2007/03/30

Possidónio

A morte marcou-lhes o caminho. Conheci o Possidónio à saída do cinema. Vinha a sair da sala um do king com a minha irmã - era um filme do Almodovar, lembro-me agora - quando deparei com a M. Ela apresentou-me o homem que a acompanhava, um antigo pretendente da Costa de Caparica. Já velho. Alto e seco. Triste apesar dos sorrisos corteses. O cabelo encrespado e pintado. Parecia saído de uma revista antiga, de um tempo passado. Cheirou-me a mofo, ao bolor das casas velhas. Olhei-lhe o preto do cabelo, incapaz de esconder a velhice que lhe habitava os olhos e as mãos.

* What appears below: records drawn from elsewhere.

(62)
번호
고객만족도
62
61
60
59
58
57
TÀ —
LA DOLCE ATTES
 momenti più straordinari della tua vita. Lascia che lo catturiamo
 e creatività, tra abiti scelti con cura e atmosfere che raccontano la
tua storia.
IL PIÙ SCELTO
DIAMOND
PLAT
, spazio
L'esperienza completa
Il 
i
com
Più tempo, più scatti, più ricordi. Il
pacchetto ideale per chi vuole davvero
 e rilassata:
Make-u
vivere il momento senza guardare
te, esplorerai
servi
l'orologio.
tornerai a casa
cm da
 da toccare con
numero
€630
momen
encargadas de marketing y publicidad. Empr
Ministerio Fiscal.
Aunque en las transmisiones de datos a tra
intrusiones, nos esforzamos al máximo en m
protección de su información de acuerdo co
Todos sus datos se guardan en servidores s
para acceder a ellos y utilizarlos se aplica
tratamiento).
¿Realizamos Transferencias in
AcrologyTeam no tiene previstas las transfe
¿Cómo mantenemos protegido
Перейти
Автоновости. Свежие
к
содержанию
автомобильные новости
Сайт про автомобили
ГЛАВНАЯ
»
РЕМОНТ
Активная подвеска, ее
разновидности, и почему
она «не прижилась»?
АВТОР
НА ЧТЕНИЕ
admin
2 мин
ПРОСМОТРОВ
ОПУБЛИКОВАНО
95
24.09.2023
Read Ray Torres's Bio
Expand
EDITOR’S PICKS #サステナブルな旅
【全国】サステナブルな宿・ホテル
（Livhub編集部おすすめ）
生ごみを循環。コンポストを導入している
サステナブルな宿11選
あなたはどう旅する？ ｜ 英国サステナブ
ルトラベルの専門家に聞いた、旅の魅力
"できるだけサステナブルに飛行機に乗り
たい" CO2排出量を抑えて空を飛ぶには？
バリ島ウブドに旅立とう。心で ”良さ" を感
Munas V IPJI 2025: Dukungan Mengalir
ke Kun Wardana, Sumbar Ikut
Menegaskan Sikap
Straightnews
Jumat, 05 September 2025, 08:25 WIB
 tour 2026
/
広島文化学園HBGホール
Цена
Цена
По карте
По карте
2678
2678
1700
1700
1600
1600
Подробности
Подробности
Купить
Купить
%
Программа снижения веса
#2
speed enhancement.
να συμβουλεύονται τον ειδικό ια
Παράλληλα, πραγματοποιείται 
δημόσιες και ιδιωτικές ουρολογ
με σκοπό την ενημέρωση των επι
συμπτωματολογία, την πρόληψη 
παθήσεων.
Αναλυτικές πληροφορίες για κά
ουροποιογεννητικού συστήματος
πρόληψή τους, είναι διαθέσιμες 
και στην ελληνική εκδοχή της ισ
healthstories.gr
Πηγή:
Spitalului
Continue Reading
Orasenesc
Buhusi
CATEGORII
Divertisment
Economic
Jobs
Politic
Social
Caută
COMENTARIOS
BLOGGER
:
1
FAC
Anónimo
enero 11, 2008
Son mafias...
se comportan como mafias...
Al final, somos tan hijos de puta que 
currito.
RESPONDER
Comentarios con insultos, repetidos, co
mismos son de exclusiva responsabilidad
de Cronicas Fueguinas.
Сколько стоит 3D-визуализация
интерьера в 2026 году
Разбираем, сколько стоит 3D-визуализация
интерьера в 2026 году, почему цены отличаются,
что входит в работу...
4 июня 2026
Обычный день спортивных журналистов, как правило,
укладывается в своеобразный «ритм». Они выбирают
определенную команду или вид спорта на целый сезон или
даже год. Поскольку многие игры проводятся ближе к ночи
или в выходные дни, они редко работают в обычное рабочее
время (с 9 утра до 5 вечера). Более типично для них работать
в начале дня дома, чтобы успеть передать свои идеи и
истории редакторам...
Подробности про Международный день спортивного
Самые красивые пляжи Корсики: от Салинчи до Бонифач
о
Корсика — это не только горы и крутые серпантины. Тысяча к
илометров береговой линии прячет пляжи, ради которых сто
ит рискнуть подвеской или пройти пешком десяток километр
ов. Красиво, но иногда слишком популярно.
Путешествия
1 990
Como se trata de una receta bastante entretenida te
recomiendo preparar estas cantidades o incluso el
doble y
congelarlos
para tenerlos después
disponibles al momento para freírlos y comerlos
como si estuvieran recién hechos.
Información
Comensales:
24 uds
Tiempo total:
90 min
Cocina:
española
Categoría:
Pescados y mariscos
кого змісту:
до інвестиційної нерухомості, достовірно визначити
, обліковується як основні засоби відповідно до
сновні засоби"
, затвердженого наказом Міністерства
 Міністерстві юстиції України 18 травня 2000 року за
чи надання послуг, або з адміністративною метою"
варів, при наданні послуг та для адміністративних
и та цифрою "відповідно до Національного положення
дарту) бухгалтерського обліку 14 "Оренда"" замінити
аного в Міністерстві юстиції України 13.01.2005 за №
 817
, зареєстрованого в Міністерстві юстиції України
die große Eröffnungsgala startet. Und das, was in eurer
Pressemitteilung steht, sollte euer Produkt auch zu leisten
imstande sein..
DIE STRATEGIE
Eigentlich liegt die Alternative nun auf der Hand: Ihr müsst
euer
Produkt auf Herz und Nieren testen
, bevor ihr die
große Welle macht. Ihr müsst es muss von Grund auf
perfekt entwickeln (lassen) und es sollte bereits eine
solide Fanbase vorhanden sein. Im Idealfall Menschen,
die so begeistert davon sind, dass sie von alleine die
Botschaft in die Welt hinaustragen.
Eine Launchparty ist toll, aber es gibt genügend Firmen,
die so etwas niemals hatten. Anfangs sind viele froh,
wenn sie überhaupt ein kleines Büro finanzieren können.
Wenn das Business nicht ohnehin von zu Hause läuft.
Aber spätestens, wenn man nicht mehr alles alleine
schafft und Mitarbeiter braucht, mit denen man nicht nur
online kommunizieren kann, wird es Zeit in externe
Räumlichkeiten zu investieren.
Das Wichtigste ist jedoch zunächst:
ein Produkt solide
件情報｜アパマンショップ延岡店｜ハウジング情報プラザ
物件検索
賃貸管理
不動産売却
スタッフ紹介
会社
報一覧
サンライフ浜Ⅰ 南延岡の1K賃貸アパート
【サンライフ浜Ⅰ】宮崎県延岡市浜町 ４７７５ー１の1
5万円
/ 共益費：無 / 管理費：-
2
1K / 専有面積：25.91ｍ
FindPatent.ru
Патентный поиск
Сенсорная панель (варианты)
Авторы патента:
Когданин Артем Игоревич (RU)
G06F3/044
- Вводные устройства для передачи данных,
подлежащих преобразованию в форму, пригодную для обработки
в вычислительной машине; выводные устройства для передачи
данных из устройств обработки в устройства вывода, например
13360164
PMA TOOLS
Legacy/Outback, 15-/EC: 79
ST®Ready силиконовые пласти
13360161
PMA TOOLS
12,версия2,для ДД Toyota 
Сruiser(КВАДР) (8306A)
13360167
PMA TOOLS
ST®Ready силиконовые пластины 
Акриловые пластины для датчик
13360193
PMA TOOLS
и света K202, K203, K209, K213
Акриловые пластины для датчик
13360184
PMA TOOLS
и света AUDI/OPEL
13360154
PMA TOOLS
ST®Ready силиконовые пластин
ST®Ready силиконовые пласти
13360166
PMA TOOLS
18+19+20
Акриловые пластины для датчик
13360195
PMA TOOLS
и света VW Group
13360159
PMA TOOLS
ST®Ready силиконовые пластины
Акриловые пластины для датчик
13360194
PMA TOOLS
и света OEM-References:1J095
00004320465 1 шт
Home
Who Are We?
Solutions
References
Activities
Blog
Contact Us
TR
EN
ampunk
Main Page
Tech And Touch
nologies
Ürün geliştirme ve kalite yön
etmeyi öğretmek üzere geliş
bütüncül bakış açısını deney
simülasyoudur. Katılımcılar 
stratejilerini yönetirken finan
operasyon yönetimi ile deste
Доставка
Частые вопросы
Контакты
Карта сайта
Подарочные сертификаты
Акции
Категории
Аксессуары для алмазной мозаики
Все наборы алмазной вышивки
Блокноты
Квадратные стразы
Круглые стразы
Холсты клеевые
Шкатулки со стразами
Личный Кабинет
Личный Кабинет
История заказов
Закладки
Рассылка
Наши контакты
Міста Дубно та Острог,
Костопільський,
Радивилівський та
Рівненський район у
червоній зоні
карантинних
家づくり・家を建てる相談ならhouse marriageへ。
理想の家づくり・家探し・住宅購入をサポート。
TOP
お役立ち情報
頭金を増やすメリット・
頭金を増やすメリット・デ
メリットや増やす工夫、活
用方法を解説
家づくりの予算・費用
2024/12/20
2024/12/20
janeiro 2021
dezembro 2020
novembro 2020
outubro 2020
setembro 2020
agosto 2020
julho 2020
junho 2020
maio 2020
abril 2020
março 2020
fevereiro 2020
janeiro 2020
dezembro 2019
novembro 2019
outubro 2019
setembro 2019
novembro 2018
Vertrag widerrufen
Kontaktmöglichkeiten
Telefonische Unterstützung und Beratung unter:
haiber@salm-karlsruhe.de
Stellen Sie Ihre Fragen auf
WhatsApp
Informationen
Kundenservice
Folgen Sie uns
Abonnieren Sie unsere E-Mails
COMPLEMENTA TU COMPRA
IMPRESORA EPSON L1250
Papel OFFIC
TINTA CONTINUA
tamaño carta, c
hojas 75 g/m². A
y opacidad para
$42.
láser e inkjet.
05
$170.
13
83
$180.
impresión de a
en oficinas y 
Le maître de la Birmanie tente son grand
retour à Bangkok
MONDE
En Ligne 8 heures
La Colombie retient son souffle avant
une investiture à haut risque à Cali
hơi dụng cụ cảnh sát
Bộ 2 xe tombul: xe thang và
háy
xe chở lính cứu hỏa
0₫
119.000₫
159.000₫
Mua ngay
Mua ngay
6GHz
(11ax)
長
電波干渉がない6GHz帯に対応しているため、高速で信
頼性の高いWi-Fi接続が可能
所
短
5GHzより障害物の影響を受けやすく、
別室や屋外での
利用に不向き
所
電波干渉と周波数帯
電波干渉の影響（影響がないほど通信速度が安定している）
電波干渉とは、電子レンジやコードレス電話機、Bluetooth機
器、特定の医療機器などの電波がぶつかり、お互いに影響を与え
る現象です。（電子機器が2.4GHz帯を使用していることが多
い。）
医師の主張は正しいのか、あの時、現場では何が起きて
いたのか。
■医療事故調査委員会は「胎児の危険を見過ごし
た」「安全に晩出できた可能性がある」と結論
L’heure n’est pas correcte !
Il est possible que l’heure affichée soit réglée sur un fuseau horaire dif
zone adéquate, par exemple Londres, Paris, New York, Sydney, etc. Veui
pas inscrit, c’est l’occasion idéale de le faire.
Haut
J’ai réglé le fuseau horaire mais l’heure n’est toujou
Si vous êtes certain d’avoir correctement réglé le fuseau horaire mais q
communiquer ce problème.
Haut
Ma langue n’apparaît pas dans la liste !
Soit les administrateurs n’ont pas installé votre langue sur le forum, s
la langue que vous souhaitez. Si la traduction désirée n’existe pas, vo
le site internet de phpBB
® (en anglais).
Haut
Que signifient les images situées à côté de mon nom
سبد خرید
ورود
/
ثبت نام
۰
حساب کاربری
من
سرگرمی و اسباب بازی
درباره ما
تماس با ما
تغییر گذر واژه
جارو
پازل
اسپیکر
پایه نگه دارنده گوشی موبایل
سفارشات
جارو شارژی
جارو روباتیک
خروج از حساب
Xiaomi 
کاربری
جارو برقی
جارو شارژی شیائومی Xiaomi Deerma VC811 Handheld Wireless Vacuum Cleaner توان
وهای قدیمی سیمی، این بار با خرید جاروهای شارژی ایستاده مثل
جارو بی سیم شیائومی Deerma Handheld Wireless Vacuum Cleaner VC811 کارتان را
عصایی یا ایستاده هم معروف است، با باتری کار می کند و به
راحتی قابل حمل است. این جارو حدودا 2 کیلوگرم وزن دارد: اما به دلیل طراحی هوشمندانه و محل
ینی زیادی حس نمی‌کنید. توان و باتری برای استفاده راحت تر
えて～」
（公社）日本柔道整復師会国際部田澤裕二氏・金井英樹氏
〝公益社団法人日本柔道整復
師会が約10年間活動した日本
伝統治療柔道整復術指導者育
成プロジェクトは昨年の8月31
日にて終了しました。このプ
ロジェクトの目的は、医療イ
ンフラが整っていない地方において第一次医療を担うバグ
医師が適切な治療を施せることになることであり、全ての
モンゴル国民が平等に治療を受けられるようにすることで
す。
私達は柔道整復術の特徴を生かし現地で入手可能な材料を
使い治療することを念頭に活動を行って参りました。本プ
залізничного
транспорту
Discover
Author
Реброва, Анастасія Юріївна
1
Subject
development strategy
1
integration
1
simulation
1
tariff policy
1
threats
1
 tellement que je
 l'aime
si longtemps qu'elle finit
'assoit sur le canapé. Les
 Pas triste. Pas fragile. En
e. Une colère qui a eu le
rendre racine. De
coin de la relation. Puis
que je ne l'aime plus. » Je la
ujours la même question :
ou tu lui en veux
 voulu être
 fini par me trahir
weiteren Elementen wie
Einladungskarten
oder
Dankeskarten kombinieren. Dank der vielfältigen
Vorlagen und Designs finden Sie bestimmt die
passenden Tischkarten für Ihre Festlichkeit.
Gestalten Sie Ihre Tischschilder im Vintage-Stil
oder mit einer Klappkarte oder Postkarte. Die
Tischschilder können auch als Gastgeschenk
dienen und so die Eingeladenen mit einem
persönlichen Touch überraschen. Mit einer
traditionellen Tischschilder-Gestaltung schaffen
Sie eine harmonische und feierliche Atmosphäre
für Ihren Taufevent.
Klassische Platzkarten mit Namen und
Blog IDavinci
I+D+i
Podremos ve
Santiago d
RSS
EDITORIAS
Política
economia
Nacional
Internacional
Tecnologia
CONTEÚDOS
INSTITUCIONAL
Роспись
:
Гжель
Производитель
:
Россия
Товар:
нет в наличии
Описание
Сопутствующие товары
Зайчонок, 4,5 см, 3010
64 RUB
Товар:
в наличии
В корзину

Depois de duas ou três frases despedimo-nos. Nunca mais o vi. Através da M., porém, conheci a sua vida. As suas bizarrias. Era meticuloso com a alimentação, a higiene. Conheci a sua solidão. Também a sua morte. Entre fragas, precipícios e abismos. O mar lá em baixo, furioso, um demónio frio de águas agitadas, chamou-o com juras falsas. Disse-lhe assim “Vem, vem agora, vem sem medo, que apagarei toda a tua dor”. Ele foi. O corpo foi descoberto muito tempo depois. Inquieto-me sempre que penso nessa madrugada e na dor que o mar engoliu. Tenho medo do mar. Sempre tive. Está cheio da dor de outros.